A collaboration between O’Donnell + Tuomey and Joseph Walsh Studio, Passage House is an experimental structure, a demonstration of local skills, constructed by craftspeople in locally sourced materials - stone, timber and thatch.


This is not a conventional building. It’s an open air pavilion, the first in a planned series of rambling houses, each one intended as a built experiment in design and materials. Rambling houses were found in old Irish villages, gathering places for music and story-telling, places open to the passer-by.

This project aimed to:


- investigate, by means of a built experiment, how contemporary design and traditional materials could be combined to make something meaningful and innovative;


- explore, in the crossover between craft and design, how non-skilled and highly skilled craftspeople could collaborate in a working experiment, all of us learning by doing;


- demonstrate, in an outdoor pavilion in rural Cork setting, how something new and engaging could be made from natural materials and traditional technologies.

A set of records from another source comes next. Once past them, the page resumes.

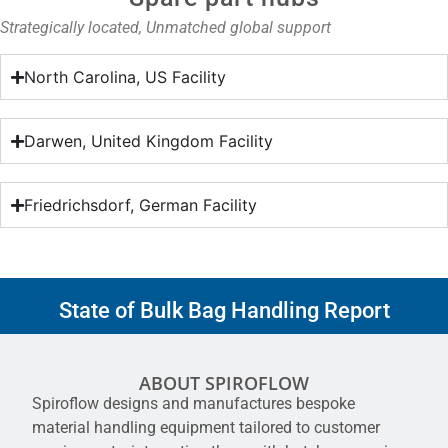
Strategically located, Unmatched global support
North Carolina, US Facility
Darwen, United Kingdom Facility
Friedrichsdorf, German Facility
State of Bulk Bag Handling Report
ABOUT SPIROFLOW
Spiroflow designs and manufactures bespoke
material handling equipment tailored to customer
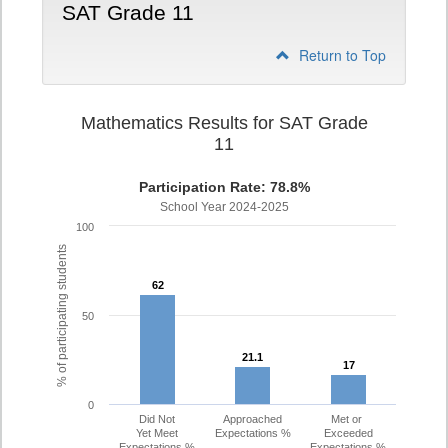
SAT Grade 11
Return to Top
Mathematics Results for SAT Grade
11
Participation Rate: 78.8%
School Year 2024-2025
100
% of participating students
62
62
50
21.1
21.1
17
17
0
Did Not
Approached
Met or
Yet Meet
Expectations %
Exceeded
Expectations %
Expectations %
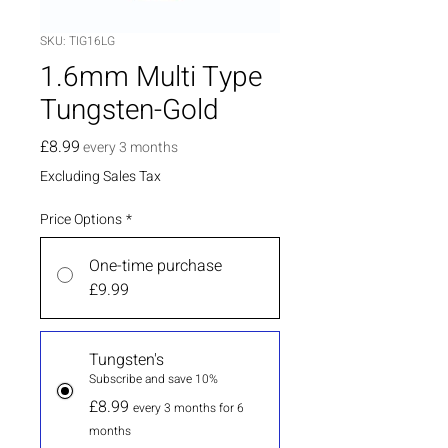
SKU: TIG16LG
1.6mm Multi Type
Tungsten-Gold
Price
£8.99
every 3 months
Excluding Sales Tax
Price Options
*
One-time purchase
£9.99
Tungsten's
Subscribe and save 10%
£8.99
every 3 months for 6
months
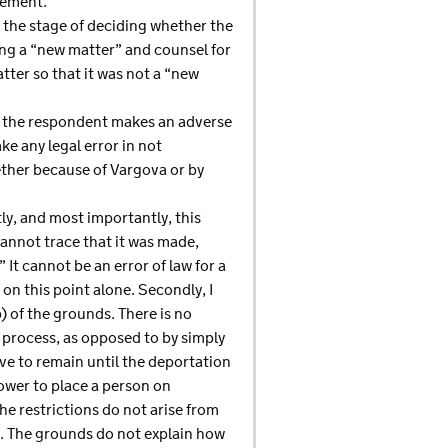
tement.
t the stage of deciding whether the
ing a “new matter” and counsel for
ter so that it was not a “new
re the respondent makes an adverse
ke any legal error in not
ther because of Vargova or by
tly, and most importantly, this
annot trace that it was made,
It cannot be an error of law for a
on this point alone. Secondly, I
 of the grounds. There is no
e process, as opposed to by simply
ave to remain until the deportation
power to place a person on
e restrictions do not arise from
ion. The grounds do not explain how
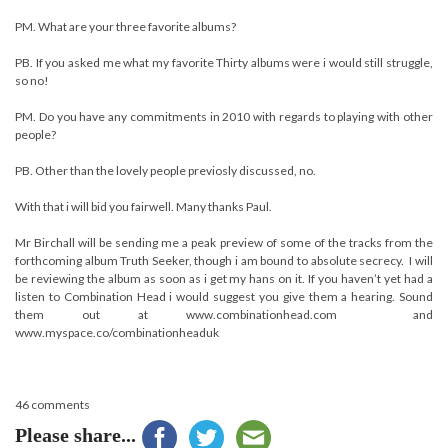
PM. What are your three favorite albums?
PB. If you asked me what my favorite Thirty albums were i would still struggle,
so no!
PM. Do you have any commitments in 2010 with regards to playing with other
people?
PB. Other than the lovely people previosly discussed, no.
With that i will bid you fairwell. Many thanks Paul.
Mr Birchall will be sending me a peak preview of some of the tracks from the
forthcoming album Truth Seeker, though i am bound to absolute secrecy. I will
be reviewing the album as soon as i get my hans on it. If you haven’t yet had a
listen to Combination Head i would suggest you give them a hearing. Sound
them out at www.combinationhead.com and
www.myspace.co/combinationheaduk
46 comments
Please share...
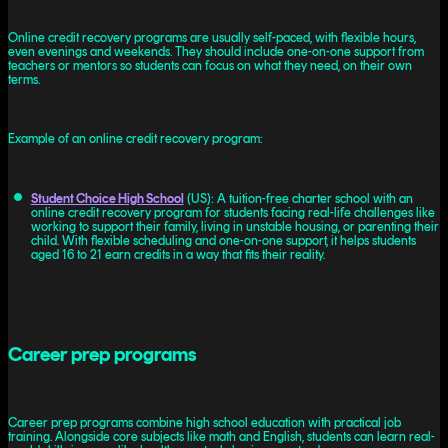
Online credit recovery programs are usually self-paced, with flexible hours,
even evenings and weekends. They should include one-on-one support from
teachers or mentors so students can focus on what they need, on their own
terms.
Example of an online credit recovery program:
Student Choice High School
(US): A tuition-free charter school with an
online credit recovery program for students facing real-life challenges like
working to support their family, living in unstable housing, or parenting their
child. With flexible scheduling and one-on-one support, it helps students
aged 16 to 21 earn credits in a way that fits their reality.
Career prep programs
Career prep programs combine high school education with practical job
training. Alongside core subjects like math and English, students can learn real-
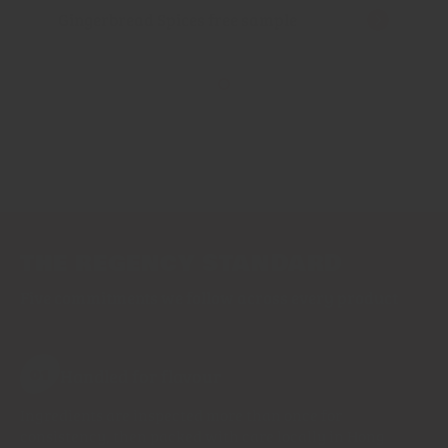
Gingerbread Spices free sample
THE REGENCY STANDARD
Five commitments we follow across every product
Handled for flavour
01
Ingredients are inspected more than once for
consistency, then packed with care locally in Hong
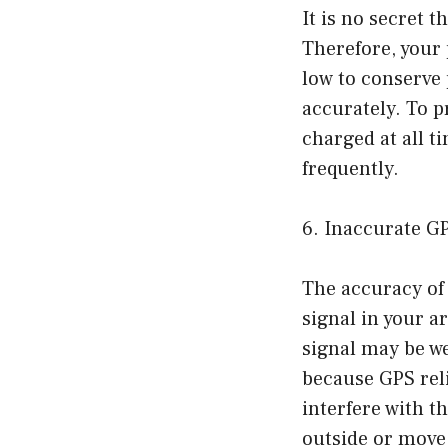
It is no secret 
Therefore, your 
low to conserve 
accurately. To p
charged at all t
frequently.
6. Inaccurate G
The accuracy of 
signal in your a
signal may be we
because GPS reli
interfere with th
outside or move 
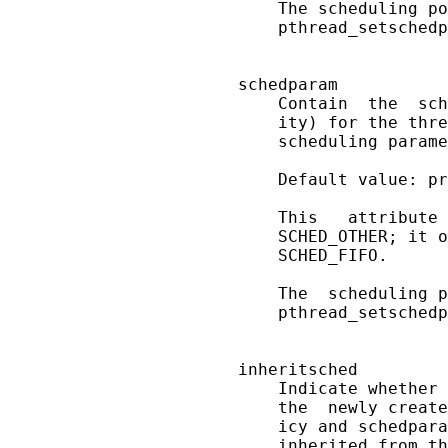
       The scheduling po
       pthread_setschedp
   schedparam

       Contain  the  sch
       ity) for the thre
       scheduling parame
       Default value: pr
       This   attribute 
       SCHED_OTHER; it o
       SCHED_FIFO.

       The  scheduling p
       pthread_setschedp
   inheritsched

       Indicate whether 
       the  newly create
       icy and schedpara
       inherited from th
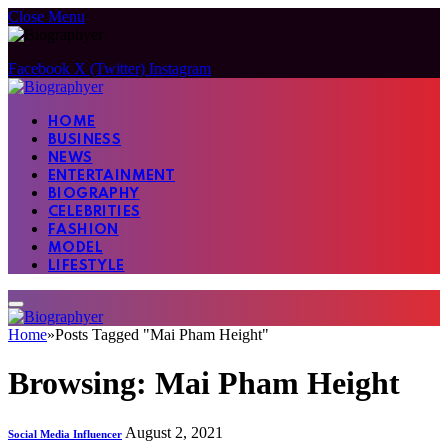
Close Menu
Facebook
X (Twitter)
Instagram
HOME
BUSINESS
NEWS
ENTERTAINMENT
BIOGRAPHY
CELEBRITIES
FASHION
MODEL
LIFESTYLE
Home
»
Posts Tagged "Mai Pham Height"
Browsing:
Mai Pham Height
August 2, 2021
Social Media Influencer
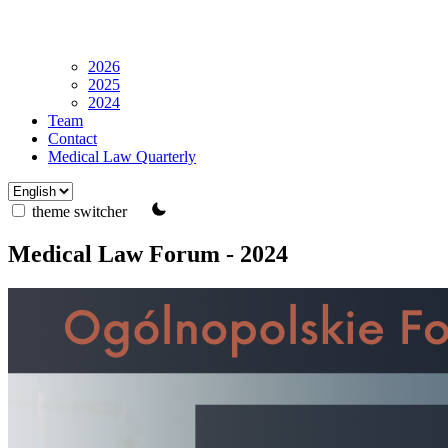
2026
2025
2024
Team
Contact
Medical Law Quarterly
theme switcher
Medical Law Forum - 2024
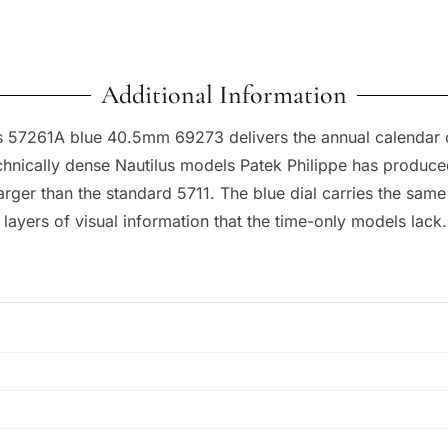
Additional Information
us 57261A blue 40.5mm 69273 delivers the annual calendar com
chnically dense Nautilus models Patek Philippe has produc
 larger than the standard 5711. The blue dial carries the sa
ayers of visual information that the time-only models lack.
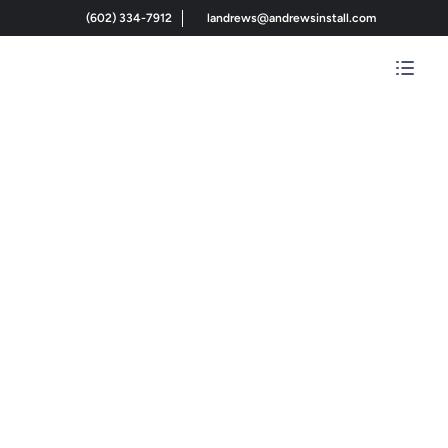
(602) 334-7912
landrews@andrewsinstall.com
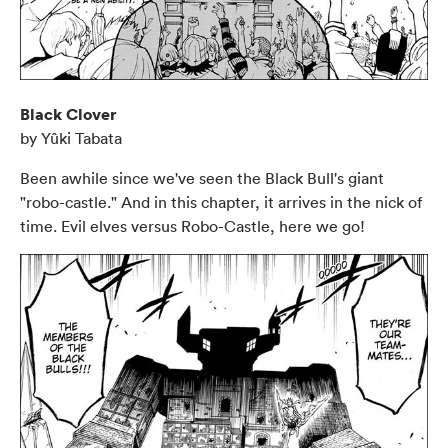
Black Clover
by Yûki Tabata
Been awhile since we've seen the Black Bull's giant
"robo-castle." And in this chapter, it arrives in the nick of
time. Evil elves versus Robo-Castle, here we go!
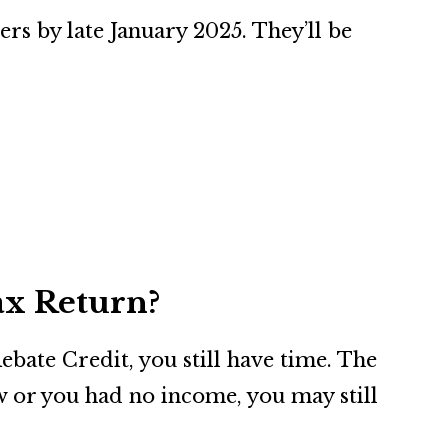
rs by late January 2025. They’ll be
ax Return?
ebate Credit, you still have time. The
ow or you had no income, you may still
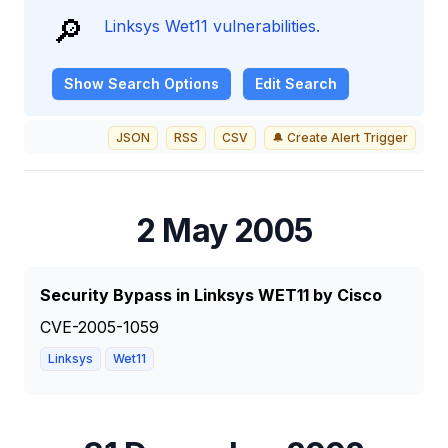
🔎
Linksys Wet11 vulnerabilities.
Show
Search Options
Edit Search
JSON
RSS
CSV
🔔 Create Alert Trigger
2 May 2005
Security Bypass in Linksys WET11 by Cisco
CVE-2005-1059
Linksys
Wet11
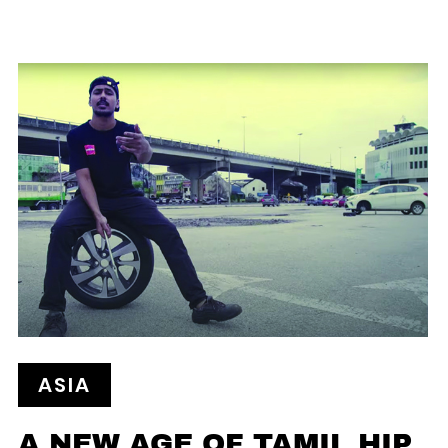
ASIA
A NEW AGE OF TAMIL HIP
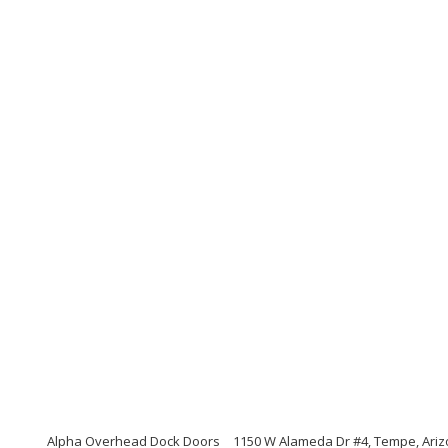
Alpha Overhead Dock Doors
1150 W Alameda Dr #4, Tempe, Ari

We worked from initial sketches into a series of scale models and then on to full-scale mock-ups of junctions that were tested in the workshop. The timber-to-stone connection plates were forged by a local blacksmith. There were no contract documents, no technical specifications, no detailed working drawings.


We wanted to celebrate the capacity of local craftsmanship and to test our own understanding, stretching the limits of traditional construction. We wanted to make a contemporary pavilion, a tribute to vernacular architecture, a completely new thing made by hand and using the old ways of working. Most of the details were worked out on site together with the workmen; builders, carpenters and thatchers.

The stone flagged floor and solid stone piers, monolithic orthostats imagined as standing stones and sitting stones, were taken from a nearby quarry. The drystone field walls were quarried out of the local ground, 500 metres from the building site. Vertically laid dry-stacked stonework patterns were adapted from local estuarial boundary walls. Stonemasons came from neighbouring locations and specialist conservation masons from County Donegal.


Timber-to-stone connection plates were forged by local blacksmith Mark Keeling, Clonakilty. The ironwork was formed to suit the shape and geometry of the Douglas Fir upright posts.

The structural timber is Irish-grown Douglas Fir, supplied by Sheehan Sawmills in Ballyporeen, County Tipperary. The transition between the floating roof and the supporting monolithic orthostats was resolved by noticing the stiffness given by the double-gunwales of a traditional Connemara canvas currach. The roof structure was imagined as an upturned boat.

All the timber connections were developed in the workshop, with input from Japanese master-joiner Kei Watanabe from Gifu Academy of Forest Science and Culture, a specialist in traditional Japanese construction technology. He flew in from Japan for 12 days to work with local carpenters and joiners, testing and developing dowel-jointed dry connections, relying on hidden locks, tension and friction for structural stability.


Reeds for thatching were cut in January 2022 from the shallow waters of the Shannon. Teams of skilled thatchers came from neighbouring townlands in County Cork and from County Wexford. We wanted sharp outlines and clean cut ridgelines, hard edges as a visual counterpoint to the inherent soft texture of the natural material.

The Passage House has no doors or windows. Just a stone floor dug into the ground, a timber skeletal bone structure like an upturned boat and a thatched roof that appears to be floating in air.


It’s a place of passage, located at a point of convergence, on the path between Joseph Walsh’s design studio and production workshop, a place of pause, a shelter to stand in out of the rain, to slow down and admire the folding landscape of fields and hedges.